# What you need to do
In this material, which lines include the string "working"? Show them.
• • • • •
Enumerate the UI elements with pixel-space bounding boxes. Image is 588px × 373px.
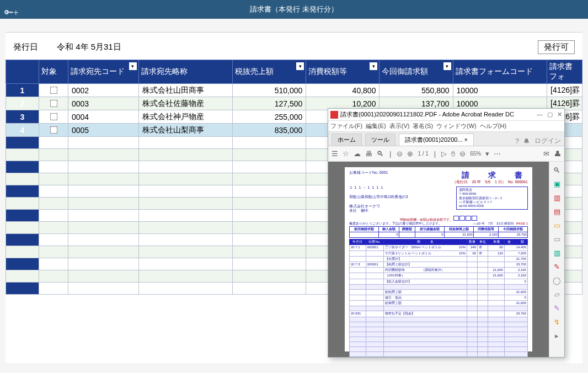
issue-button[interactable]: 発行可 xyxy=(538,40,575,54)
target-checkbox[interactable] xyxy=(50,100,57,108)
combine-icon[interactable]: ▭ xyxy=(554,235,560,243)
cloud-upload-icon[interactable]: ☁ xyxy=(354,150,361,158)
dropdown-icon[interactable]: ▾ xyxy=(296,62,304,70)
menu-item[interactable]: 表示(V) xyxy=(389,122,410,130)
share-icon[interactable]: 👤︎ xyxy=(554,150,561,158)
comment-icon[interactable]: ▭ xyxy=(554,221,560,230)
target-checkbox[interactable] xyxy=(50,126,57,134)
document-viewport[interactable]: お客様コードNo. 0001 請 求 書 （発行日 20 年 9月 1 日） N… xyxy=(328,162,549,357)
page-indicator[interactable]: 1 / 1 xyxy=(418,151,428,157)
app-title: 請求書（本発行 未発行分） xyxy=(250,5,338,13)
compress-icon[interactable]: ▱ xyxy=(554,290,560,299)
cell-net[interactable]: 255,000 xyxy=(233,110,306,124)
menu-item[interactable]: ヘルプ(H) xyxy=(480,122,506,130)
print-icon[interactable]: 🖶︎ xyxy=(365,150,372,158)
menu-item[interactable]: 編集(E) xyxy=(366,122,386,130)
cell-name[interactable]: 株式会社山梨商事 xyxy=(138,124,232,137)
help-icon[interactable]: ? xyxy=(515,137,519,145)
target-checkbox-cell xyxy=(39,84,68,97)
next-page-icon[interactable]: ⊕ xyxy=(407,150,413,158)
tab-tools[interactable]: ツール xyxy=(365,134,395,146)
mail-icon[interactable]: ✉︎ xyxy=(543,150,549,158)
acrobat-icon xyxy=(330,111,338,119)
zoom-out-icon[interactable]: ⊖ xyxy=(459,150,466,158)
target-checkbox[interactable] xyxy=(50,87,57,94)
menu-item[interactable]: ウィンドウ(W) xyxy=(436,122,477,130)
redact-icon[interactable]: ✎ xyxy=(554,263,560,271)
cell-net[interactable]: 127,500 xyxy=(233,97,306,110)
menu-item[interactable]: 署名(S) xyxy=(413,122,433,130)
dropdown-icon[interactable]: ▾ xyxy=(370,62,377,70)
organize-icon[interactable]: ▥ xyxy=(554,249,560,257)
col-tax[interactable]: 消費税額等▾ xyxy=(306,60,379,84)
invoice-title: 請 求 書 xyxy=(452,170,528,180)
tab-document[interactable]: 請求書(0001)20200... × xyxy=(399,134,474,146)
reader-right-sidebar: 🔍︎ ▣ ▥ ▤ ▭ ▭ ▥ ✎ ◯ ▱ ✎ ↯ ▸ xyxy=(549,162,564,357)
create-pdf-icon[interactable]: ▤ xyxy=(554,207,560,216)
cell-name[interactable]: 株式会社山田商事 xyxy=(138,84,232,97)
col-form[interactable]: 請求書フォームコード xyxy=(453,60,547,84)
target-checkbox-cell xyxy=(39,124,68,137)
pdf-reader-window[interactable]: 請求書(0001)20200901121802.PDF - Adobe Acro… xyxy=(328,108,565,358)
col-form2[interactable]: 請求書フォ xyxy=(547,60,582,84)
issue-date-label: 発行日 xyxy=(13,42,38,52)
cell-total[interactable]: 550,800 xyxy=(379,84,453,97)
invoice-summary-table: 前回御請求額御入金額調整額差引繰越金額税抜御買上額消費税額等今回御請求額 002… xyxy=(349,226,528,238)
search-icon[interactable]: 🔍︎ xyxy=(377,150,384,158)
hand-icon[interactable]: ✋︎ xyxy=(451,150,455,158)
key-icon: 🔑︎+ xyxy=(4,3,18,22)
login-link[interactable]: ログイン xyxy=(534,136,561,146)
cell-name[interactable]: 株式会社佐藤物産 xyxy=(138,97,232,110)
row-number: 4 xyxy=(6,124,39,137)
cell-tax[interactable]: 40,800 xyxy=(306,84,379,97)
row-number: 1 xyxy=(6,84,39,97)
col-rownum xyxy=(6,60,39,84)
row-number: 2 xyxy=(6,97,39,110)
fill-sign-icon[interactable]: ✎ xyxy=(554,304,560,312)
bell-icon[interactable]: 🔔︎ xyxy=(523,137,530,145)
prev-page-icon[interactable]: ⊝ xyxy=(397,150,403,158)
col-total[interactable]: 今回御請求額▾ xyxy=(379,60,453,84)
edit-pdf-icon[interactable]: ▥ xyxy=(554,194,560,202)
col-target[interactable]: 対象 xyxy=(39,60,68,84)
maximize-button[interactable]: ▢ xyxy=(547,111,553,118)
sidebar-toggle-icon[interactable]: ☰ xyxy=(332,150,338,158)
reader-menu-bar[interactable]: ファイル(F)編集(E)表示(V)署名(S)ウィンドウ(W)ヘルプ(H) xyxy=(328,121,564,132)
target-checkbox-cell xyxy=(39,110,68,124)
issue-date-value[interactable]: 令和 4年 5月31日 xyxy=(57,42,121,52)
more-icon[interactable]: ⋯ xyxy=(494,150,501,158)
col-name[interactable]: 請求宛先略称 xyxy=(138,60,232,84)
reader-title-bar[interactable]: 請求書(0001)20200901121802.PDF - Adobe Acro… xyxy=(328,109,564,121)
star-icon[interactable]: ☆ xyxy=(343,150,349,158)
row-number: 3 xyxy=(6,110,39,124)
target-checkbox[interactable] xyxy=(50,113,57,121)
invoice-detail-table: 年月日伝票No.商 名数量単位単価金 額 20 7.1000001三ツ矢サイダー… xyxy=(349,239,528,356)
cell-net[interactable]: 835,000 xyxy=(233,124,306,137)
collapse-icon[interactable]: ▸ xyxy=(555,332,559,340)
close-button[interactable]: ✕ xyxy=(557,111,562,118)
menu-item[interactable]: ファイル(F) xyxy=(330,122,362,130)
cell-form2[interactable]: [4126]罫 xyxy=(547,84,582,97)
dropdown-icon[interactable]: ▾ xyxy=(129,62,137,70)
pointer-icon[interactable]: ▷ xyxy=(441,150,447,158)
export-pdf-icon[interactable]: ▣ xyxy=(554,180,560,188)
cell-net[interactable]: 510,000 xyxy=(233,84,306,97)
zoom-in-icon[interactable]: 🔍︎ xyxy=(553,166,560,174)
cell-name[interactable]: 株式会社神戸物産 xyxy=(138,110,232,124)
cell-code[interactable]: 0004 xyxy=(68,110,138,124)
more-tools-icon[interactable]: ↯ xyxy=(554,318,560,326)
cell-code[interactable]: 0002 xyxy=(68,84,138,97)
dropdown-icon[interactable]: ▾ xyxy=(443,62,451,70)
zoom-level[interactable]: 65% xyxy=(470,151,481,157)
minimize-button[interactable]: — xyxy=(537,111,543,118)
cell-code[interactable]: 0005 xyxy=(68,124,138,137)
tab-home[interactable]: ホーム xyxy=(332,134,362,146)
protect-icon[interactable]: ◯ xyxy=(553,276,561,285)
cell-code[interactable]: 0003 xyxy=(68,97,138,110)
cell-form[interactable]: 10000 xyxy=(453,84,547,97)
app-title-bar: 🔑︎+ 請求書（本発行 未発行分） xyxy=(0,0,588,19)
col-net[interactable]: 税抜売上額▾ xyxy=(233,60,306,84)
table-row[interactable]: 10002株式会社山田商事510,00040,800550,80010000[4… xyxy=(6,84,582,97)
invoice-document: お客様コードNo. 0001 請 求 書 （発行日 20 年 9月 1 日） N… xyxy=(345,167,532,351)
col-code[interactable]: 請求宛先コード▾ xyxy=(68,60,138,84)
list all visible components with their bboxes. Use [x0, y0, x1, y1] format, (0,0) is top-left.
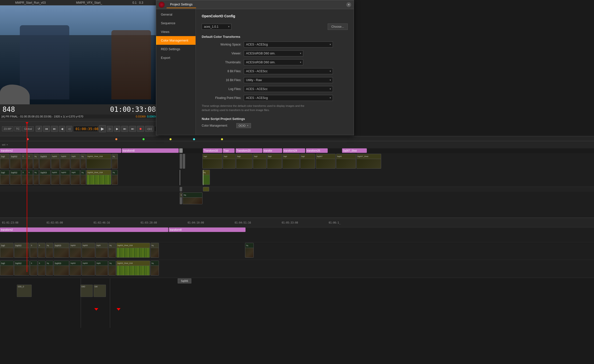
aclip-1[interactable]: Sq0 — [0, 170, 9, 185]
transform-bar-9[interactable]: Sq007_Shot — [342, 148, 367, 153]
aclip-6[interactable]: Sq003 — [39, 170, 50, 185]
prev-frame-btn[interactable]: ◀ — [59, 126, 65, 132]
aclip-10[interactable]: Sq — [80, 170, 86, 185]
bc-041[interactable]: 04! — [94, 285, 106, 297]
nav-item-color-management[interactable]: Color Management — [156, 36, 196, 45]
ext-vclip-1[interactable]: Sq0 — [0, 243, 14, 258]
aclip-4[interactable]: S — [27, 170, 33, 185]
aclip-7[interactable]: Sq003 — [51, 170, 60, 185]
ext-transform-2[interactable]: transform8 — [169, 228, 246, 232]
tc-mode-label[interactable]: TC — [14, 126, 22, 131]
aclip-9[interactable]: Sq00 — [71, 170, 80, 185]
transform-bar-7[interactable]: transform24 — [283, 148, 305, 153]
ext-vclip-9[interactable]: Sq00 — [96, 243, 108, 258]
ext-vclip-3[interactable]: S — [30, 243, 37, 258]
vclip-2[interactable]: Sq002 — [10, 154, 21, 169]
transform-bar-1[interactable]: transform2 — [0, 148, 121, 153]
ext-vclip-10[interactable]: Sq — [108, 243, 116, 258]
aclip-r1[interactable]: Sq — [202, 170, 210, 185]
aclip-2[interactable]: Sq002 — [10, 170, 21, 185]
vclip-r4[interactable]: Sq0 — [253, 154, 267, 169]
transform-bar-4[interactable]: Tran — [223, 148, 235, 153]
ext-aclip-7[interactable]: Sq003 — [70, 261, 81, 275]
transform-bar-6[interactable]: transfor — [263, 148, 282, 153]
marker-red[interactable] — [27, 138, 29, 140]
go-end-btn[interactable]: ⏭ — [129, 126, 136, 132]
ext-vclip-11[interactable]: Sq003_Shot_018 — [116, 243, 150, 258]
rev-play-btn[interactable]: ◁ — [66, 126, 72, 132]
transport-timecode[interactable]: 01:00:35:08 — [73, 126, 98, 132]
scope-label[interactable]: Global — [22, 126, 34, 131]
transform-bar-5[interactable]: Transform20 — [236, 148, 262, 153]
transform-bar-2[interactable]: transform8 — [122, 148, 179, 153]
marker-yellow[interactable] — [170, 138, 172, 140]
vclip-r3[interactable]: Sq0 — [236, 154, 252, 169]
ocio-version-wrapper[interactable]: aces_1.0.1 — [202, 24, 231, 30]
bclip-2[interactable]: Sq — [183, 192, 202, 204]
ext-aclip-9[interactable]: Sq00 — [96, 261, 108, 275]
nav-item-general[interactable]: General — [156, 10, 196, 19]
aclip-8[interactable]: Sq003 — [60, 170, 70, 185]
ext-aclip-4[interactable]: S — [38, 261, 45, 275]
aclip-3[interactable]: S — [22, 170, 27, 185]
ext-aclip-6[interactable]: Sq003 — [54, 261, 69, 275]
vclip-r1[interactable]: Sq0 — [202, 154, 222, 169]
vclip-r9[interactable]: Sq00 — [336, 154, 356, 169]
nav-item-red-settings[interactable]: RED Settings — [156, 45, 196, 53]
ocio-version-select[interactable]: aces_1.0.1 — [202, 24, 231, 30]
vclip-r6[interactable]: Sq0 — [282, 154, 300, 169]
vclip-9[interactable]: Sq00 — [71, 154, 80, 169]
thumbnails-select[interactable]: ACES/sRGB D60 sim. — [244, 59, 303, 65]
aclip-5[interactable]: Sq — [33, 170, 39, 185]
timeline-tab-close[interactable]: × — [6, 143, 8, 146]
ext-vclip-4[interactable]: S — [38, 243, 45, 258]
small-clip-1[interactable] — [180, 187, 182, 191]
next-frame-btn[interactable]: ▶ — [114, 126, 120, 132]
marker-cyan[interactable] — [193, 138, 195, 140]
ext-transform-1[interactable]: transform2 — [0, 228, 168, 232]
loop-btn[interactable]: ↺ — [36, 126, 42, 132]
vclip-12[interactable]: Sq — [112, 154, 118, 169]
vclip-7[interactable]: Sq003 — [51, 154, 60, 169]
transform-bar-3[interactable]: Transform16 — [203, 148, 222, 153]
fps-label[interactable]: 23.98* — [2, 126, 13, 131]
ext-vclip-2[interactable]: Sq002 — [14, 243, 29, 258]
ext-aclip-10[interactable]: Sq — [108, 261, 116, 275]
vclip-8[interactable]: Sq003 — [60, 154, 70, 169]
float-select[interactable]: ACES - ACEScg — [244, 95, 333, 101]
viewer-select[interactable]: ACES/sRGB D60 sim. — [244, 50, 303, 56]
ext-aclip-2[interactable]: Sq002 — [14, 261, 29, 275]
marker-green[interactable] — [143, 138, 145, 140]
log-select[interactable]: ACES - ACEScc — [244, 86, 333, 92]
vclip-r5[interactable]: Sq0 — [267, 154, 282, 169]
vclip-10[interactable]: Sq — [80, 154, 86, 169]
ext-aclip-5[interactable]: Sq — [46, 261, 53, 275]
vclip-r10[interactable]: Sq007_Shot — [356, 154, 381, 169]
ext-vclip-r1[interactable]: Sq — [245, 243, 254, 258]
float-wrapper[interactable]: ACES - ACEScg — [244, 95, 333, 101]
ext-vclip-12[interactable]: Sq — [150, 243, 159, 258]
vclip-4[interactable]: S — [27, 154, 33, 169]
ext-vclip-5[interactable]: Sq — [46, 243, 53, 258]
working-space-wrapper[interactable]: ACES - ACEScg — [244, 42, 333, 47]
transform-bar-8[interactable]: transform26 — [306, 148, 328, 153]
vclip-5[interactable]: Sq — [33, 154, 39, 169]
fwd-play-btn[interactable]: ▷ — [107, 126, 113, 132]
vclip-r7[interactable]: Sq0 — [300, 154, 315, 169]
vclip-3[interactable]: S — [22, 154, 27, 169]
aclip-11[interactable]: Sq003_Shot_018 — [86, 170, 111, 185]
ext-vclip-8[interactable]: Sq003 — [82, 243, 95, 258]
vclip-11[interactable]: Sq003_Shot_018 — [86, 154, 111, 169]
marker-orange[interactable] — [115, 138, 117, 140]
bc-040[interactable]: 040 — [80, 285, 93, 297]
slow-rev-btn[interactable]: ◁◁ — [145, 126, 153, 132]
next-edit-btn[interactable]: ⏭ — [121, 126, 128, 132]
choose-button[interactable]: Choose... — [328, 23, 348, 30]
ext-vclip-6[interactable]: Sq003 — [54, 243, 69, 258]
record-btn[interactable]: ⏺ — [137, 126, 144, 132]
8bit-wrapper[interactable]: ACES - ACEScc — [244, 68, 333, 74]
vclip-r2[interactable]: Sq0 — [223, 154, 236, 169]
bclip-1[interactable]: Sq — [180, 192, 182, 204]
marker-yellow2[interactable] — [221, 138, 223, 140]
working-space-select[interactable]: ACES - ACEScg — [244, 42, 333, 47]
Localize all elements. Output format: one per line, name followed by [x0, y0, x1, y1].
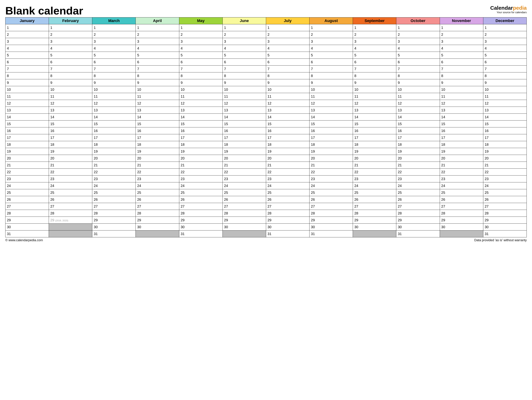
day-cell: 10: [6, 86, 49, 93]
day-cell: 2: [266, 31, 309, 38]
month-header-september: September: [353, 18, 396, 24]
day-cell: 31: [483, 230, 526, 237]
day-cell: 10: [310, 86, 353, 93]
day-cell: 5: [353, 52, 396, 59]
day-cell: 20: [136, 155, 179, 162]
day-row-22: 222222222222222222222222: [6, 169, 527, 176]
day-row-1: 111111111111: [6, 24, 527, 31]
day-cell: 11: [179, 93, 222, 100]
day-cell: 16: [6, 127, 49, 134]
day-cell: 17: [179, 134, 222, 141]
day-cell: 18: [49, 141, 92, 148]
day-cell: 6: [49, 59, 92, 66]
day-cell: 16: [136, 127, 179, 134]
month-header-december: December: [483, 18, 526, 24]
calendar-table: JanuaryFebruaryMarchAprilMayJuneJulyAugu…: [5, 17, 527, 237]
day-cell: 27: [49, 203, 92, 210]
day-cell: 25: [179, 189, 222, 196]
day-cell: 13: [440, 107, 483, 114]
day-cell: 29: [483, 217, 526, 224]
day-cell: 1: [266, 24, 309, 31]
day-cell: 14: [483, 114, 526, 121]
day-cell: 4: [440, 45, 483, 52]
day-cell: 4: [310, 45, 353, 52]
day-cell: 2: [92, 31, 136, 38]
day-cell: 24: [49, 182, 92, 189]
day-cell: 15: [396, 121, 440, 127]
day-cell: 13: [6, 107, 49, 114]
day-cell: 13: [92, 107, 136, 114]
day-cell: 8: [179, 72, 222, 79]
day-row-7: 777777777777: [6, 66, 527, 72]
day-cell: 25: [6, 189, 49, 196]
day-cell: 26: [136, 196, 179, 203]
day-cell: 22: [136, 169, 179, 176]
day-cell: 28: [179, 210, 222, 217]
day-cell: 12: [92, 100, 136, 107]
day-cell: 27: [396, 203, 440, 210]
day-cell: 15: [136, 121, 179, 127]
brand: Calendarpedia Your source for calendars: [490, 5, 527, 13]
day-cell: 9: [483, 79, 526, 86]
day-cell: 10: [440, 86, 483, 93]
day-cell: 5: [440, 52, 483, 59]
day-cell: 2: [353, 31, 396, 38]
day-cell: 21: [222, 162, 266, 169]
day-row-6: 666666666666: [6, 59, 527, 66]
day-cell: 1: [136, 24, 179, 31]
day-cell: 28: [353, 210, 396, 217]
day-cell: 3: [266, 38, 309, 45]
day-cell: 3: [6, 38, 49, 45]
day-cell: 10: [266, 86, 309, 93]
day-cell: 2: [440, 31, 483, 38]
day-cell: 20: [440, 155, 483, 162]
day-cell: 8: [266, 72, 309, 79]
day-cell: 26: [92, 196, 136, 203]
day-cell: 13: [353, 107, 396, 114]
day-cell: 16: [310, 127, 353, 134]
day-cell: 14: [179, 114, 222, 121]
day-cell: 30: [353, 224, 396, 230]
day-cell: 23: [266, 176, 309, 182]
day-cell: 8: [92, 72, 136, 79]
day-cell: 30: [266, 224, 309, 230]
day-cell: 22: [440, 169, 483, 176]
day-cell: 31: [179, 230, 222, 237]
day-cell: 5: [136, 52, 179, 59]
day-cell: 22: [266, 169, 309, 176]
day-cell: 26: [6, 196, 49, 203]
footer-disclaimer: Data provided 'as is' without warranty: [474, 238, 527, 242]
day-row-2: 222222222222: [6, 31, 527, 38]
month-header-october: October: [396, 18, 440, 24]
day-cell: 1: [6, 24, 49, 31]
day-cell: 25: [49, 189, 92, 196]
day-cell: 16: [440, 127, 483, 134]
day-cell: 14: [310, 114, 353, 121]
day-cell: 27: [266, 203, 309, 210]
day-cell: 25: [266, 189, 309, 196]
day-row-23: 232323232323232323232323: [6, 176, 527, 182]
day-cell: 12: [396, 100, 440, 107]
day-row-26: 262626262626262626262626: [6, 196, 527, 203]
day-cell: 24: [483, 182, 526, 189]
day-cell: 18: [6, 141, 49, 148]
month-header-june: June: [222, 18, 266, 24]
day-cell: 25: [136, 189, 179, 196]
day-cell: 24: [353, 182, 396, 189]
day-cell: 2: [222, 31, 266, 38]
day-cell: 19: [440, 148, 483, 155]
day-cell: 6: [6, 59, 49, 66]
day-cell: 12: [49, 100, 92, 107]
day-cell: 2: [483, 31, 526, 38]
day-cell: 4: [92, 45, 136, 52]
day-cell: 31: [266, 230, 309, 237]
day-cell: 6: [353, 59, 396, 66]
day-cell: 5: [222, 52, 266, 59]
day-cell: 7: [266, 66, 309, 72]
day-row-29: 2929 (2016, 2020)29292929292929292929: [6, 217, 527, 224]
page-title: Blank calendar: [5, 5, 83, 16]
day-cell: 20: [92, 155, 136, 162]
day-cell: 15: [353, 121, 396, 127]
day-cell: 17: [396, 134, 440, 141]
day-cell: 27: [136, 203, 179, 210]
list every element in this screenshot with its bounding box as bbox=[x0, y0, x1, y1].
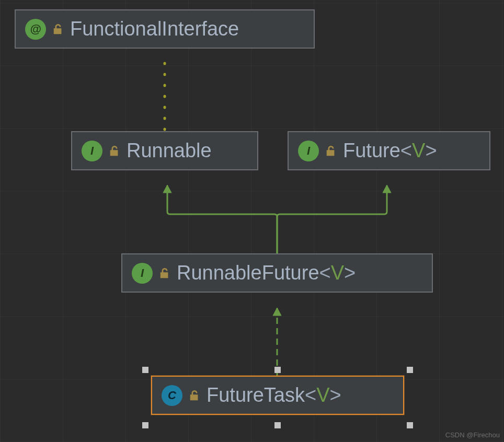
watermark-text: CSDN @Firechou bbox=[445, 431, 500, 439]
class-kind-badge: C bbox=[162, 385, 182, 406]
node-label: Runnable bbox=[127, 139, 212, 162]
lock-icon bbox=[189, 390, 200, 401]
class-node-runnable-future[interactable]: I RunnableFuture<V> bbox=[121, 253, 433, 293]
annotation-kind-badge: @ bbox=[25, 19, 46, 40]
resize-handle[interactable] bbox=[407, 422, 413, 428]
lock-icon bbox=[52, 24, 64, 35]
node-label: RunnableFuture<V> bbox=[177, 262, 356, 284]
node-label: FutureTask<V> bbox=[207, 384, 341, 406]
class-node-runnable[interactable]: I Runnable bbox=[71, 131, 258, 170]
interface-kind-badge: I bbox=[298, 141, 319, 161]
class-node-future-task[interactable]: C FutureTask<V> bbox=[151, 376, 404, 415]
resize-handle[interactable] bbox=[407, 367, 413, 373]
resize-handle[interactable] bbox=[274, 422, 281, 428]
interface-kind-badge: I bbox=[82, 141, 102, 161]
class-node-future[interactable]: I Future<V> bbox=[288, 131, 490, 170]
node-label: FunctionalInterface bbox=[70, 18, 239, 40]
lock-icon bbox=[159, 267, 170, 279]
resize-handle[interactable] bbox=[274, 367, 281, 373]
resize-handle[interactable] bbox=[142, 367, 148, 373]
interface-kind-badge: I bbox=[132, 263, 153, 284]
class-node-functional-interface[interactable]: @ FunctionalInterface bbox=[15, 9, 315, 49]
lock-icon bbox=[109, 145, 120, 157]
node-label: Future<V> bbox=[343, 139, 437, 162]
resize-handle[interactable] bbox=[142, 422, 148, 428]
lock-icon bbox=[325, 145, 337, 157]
• • • • •
# Answer for this exercise
working-space-wrapper[interactable]: ACES - ACEScg — [244, 42, 333, 47]
working-space-select[interactable]: ACES - ACEScg — [244, 42, 333, 47]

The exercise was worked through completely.